Leonardo da Vinci's life
Italy, beautiful Italy: land of saints and navigators, poets and great artists.
Between Empoli and Pistoia, on Saturday 15 April 1452, Leonardo di Ser Piero d'Antonio was born in the village of Vinci. His father, a notary, had it from Caterina, a woman from Anchiano who would later marry a farmer.
Despite being an illegitimate child, little Leonardo is welcomed into his father's house where he will be raised and educated with affection. At sixteen, grandfather Antonio died and the whole family soon moved to Florence. It was his and our fortune, because without that move today perhaps no one would know him.

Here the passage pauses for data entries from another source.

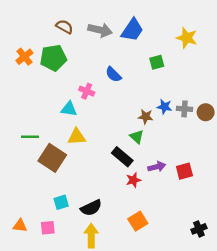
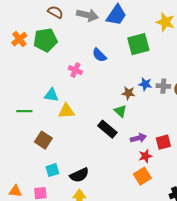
green square: (157, 62) -> (138, 44), size x1.6
cyan triangle: (69, 109) -> (51, 95), moved
brown square: (52, 158) -> (43, 140), moved, size x0.7
red star: (133, 180) -> (145, 156), moved
orange square: (138, 221) -> (142, 176), moved

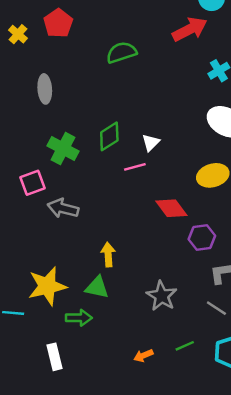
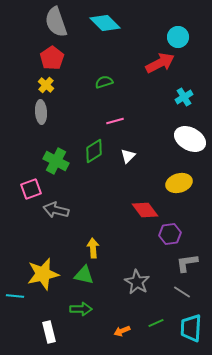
yellow cross: (18, 34) -> (46, 85), moved
green semicircle: (121, 52) -> (104, 82), size x0.7
pink line: (135, 167) -> (115, 121), moved
green arrow: (79, 318) -> (81, 309), moved

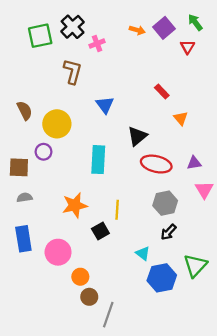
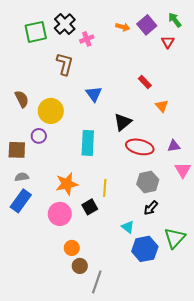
blue rectangle: (23, 239) -> (21, 201), moved, turned 45
pink circle: (58, 252) -> (60, 214), moved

The artistic precocity and acute intelligence of the young Leonardo pushed his father to send him to the workshop of Andrea Verrocchio : an acclaimed and sought-after goldsmith painter and sculptor, the best that Florence had at that time. The activity exercised by Leonardo with the master Verrocchio is still to be defined, of course there is only that the artistic personality of Leonardo begins to develop here.
At the age of 20, in 1472, Leonardo was enrolled as a master in the Company of Painters, a sign therefore that Verrocchio's apprenticeship was over, although he did not abandon his workshop. Leonardo has an unparalleled curiosity, all artistic disciplines attract him, he is a keen observer of natural phenomena and the ability to integrate them with his scientific knowledge is great.
In 1480 he was part of the academy of the Garden of San Marco under the patronage of Lorenzo the Magnificent. It is Leonardo's first approach to sculpture. Also in that year he was commissioned to paint the Adoration of the Magi for the church of S. Giovanni Scopeto just outside Florence. Today this work is located in the Uffizi in Florence. But in the Florentine environment it is probably starting to feel a little tight. Perhaps the lack of inclusion among the four masters who will paint the walls of the Sistine Chapel pushed him to leave. Or maybe it's just his irrepressible desire and need for discoveries, that ineluctable restlessness to travel new creative horizons, mother of all geniuses.
In 1482 Leonardo left and presented himself to the Duke of Milan Lodovico Sforza, in a letter his curriculum vitae describing his aptitudes as a civil engineer and builder of war machines as well as operational skills. The reception was good and he will live in Porta Ticinese with the De Predis brothers painters.
In 1483, Leonardo painted the Virgin of the Rocks in the two versions of Paris and London, in the church of San Francesco Grande. The exercise for the bronze equestrian monument to Francesco Sforza is still in these years.
In 1489-90 he prepared the decorations of the Castello Sforzesco in Milan for the wedding of Gian Galeazzo Sforza with Isabella of Aragon.
In 1494, as a hydraulic engineer, he took care of the reclamation of the Sforza estate in the lower Lombardy region.
In 1495 the famous fresco of the Last Supper begins in the church of Santa Maria delle Grazie . This work practically becomes the exclusive object of his studies. It will be finished in 1498. The following year Leonardo flees from Milan because it is invaded by the troops of the French king Louis XII and takes refuge in Mantua and Venice. In 1503 he was in Florence to fresco, together with Michelangelo, the Great Council Hall in the Palazzo della Signoria. Leonardo was entrusted with the representation of the Battle of Anghiari .
Tormented by the anxiety of finding new artistic techniques, he did not complete this work either. In this year he will also paint the unfinished Mona Lisa , the pride of the current Musée du Louvre in Paris. In 1506 he returned to Milan, then his trips to Italy became more and more frequent while keeping Rome as a point of return.
In 1513 the king of France Francis I invited him to Amboise . Leonardo will take care of projects for the celebrations and will continue with his hydrological projects for some rivers of France. On April 23, 1519 he drew up his will, citing in it all the people who had been close. On 2 May 1519 Leonardo leaves his mortal remains and is buried in the church of S. Fiorentino in Amboise. And there is no trace of his remains because of the desecration of the tombs that took place in the religious wars of the sixteenth century.